When he later discusses the
overland trade routes in the Islamic period and Pegolotti’s 14th-century description of the
route to China, Richthofen (1877-1912, vol. 1: facing 566 and 672) mapped them
respectively as the ‘Hauptverkehrstrasse’ and ‘Haupt-Handelsstrasse’, the latter running
from north of the Caspian, south of the Aral Sea and then north of the Tien Shan to
Barkol, Hami, and the Gansu Corridor.
This is not to say that in focusing on the routes beginning in the Han period
Richthofen is oblivious to interactions across Eurasia earlier, but he portrays the earlier
trade contacts as episodic exchange from hand to hand, not as something organized and
involving long distance travel and large quantities of goods (458). Only with the
extensive results of modern archaeology across Inner Asia are we now fully appreciating
how widespread were those earlier contacts which moved in a great many directions (for
a good overview, see Parzinger 2008). For Richthofen it is important that, during what he
considers was the relatively brief flourishing of the Eurasian trade under the Han,
Chinese merchants (presumably he means ethnic Chinese) were traveling all the way into
Central Asia. However, he does not claim that merchants traveled the whole breadth of
Eurasia from China to the Mediterranean. Clearly the idea of trade in stages fits within
his scheme.
16
A subsection of his discussion beginning on p. 442 concerns the Seidenhandel (silk trade),
anticipated in his earlier statement (403): ‘Die Seide ist das treibende Moment, welches durch ein
Jahrhundert den Verkehr aufrecht erhält’. ‘Mit der Seide wanderte das Wort, mit dem die Chinesen sie
bezeichneten’ (443; also 474). His first use of the term ‘Silk Roads’ is this: ‘Ergänzende Nachrichten über
den westlichen Theil einer der früheren Seidenstrassen erhalten wir wiederum durch Marinus, die hier
ganze seinem Berichterstatter dem Agenten des Macedoniers Maës folgt’ (496). After specifying Marinus’

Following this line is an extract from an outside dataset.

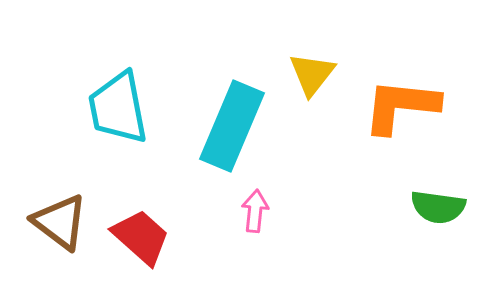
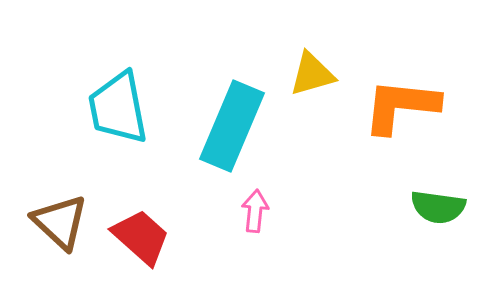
yellow triangle: rotated 36 degrees clockwise
brown triangle: rotated 6 degrees clockwise
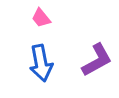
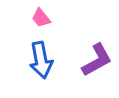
blue arrow: moved 3 px up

route, he makes it clear it was not the only one (‘Die andere Strassen, welche das Tarym-Becken in
verschiedenen Richtungen durchschnitten, kammen hier nicht in Betracht’ [497]; ‘Der Weg des Agenten
von Maës war einer der damaligen Handellstrassen…Aber es wäre ein Irrthum, sie für die einzige in jener
Zeit, oder auch nur für die wichtigste zu halten’ [500]). He readily admits that new geographical
discoveries may make it possible to specify more precisely the ancient routes: ‘Eine sichere Aufklärung
über den bisher betrachteten interessanten Theil des alten Seidenstrasse von Maës darf erwartet werden,
wenn Fedschenko einen Nachfolger finden, und das ganze Strassensystem jener Gegend eingehender
untersucht worden sollte’ (500). His index contains only a single (and erroneous) page reference to
‘Seidenstrasse’ and a crossreference to ‘Sererstrasse’. The running head on p. 499 reads ‘Seidenstrasse des
Marinus’ even though there is nothing about it on the given page. The map facing p. 500 delineates in red
‘die Seidenstrasse des Marinus’.
11
At first blush, we might be puzzled by Richthofen’s assertion that, for several
centuries after the Han withdrew from Central Asia in the second century CE, overland
exchanges of any consequence ceased. His own evidence seems to contradict this, where
he takes up (granted, in a rather compressed way) developments such as the spread of
Buddhism into China, the rise of the Türk Empire, and evidence in the Sui annals and in
accounts such as those of Faxian and Xuanzang. In fact, when he talks of cessation of
exchanges (1877-1912, vol. 1: 523) he seems specifically to be referring to the trade, if
diminished, now being in the hands of merchants other than the Chinese. The other
important factor in his view was that the transmission of the secret of silk to Byzantium
in the 6th
century and consequent rise of a silk industry there diminished significantly in
the West demand for Chinese silk.
He thus justifies his assertion that when the Tang Dynasty reconquered Central
Asia, the very nature of the silk trade had changed. By this time, silk was not just a form
of luxury textile, it was also a form of currency, in central China and in the Chinese
northwest. The changes in turn affected Chinese interest in geographical knowledge.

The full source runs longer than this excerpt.